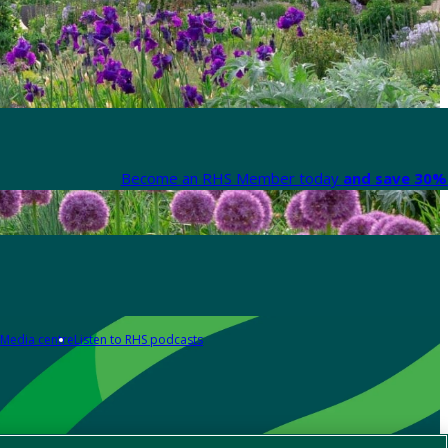
Become an RHS Member today
and save 30% 
Media centre
Listen to RHS podcasts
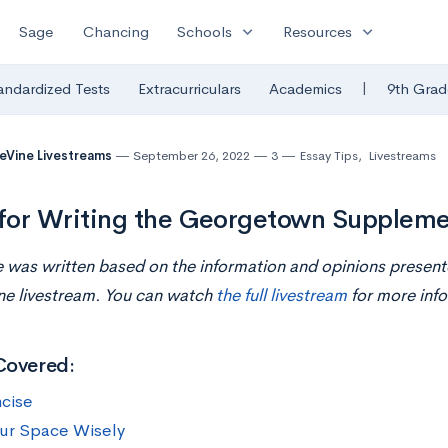
expand_more
expand_more
Sage
Chancing
Schools
Resources
|
andardized Tests
Extracurriculars
Academics
9th Grad
eVine Livestreams
September 26, 2022
3
Essay Tips
,
Livestreams
 for Writing the Georgetown Suppleme
le was written based on the information and opinions presen
ne livestream. You can watch
the full livestream
for more info
Covered:
cise
ur Space Wisely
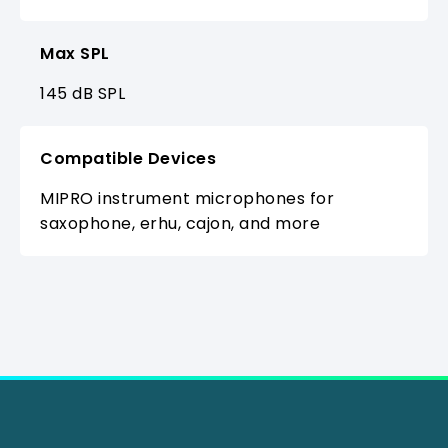
Max SPL
145 dB SPL
Compatible Devices
MIPRO instrument microphones for
saxophone, erhu, cajon, and more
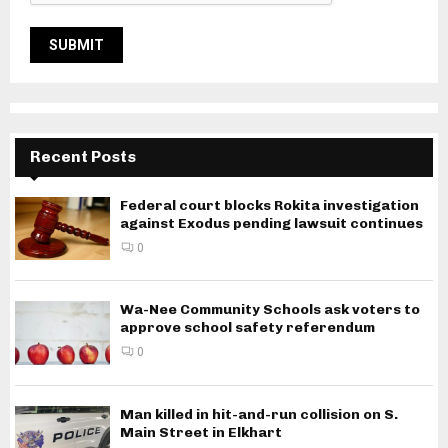
Recent Posts
Federal court blocks Rokita investigation
against Exodus pending lawsuit continues
0
Wa-Nee Community Schools ask voters to
approve school safety referendum
0
Man killed in hit-and-run collision on S.
Main Street in Elkhart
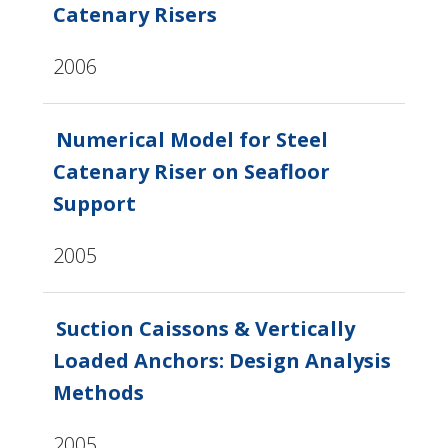
Catenary Risers
2006
Numerical Model for Steel
Catenary Riser on Seafloor
Support
2005
Suction Caissons & Vertically
Loaded Anchors: Design Analysis
Methods
2005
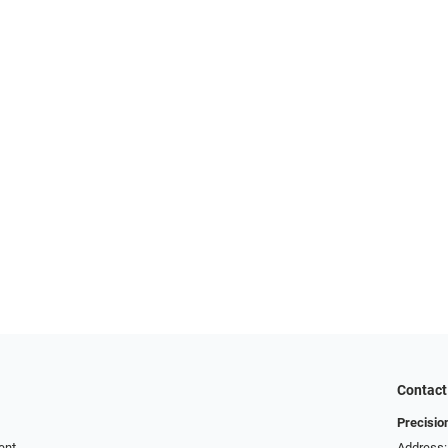
Contact
Precisio
ent
Address:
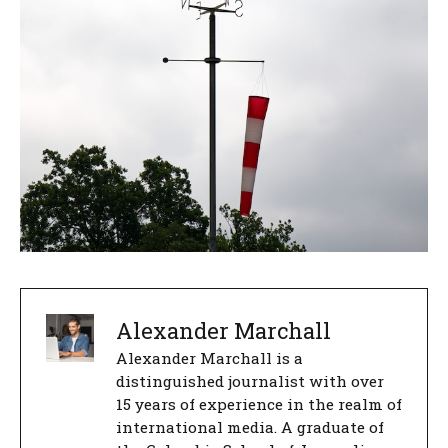
Alexander Marchall
Alexander Marchall is a
distinguished journalist with over
15 years of experience in the realm of
international media. A graduate of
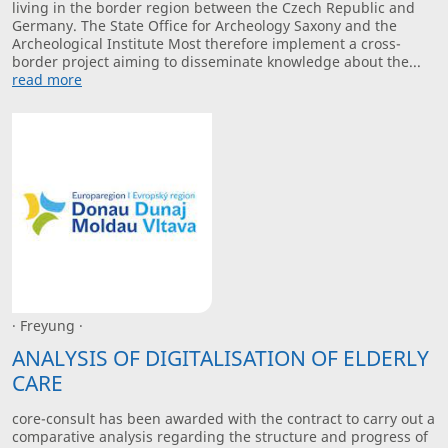
living in the border region between the Czech Republic and
Germany. The State Office for Archeology Saxony and the
Archeological Institute Most therefore implement a cross-
border project aiming to disseminate knowledge about the...
read more
· Freyung ·
ANALYSIS OF DIGITALISATION OF ELDERLY
CARE
core-consult has been awarded with the contract to carry out a
comparative analysis regarding the structure and progress of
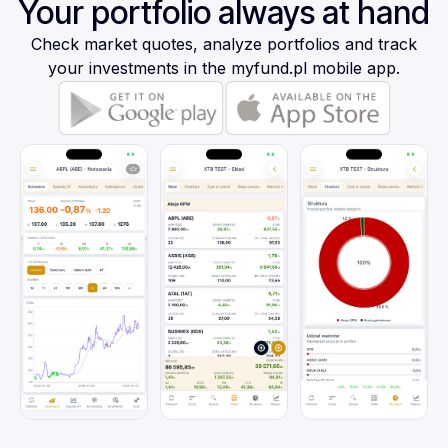
Your portfolio always at hand
Check market quotes, analyze portfolios and track
your investments in the myfund.pl mobile app.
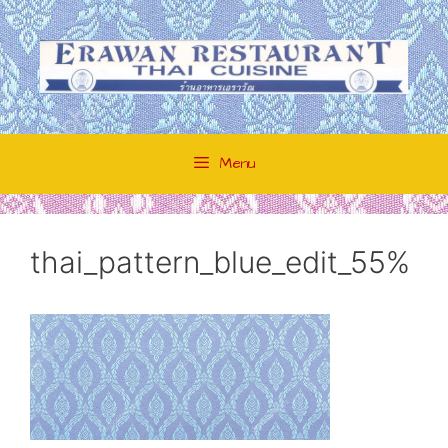
Skip
to
content
Menu
thai_pattern_blue_edit_55%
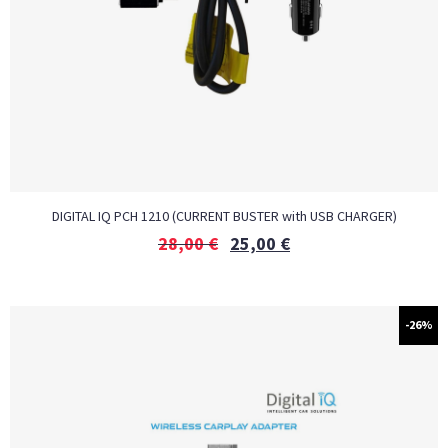
DIGITAL IQ PCH 1210 (CURRENT BUSTER with USB CHARGER)
28,00
€
25,00
€
-26%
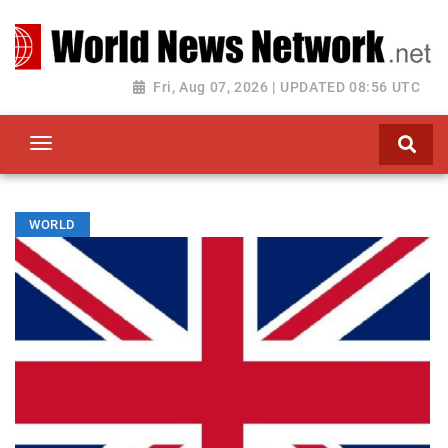
Toggle navigation
Fri, Aug 07, 2026 | UPDATED 08:56 UTC
WORLD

WHAT YOU SHOULD DO
Figure out how many lines of the material above hold the word "Marchall", and answer with that number only.

WRITTEN SOLUTION
2